• [TASK OBJECTIVE] If a line in the listing below includes the string "Rabu", pull it out.

• [SUPPLIED ENTRIES]
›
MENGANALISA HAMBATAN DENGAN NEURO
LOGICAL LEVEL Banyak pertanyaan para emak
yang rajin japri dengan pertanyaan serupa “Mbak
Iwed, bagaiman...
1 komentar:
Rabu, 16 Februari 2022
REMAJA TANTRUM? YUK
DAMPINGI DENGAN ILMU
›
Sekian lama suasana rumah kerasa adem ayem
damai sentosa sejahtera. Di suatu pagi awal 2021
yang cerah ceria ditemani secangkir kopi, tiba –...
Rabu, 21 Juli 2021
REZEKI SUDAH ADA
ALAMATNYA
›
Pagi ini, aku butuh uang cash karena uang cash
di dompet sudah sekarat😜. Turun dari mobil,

• [SOLUTION]
Rabu, 16 Februari 2022
Rabu, 21 Juli 2021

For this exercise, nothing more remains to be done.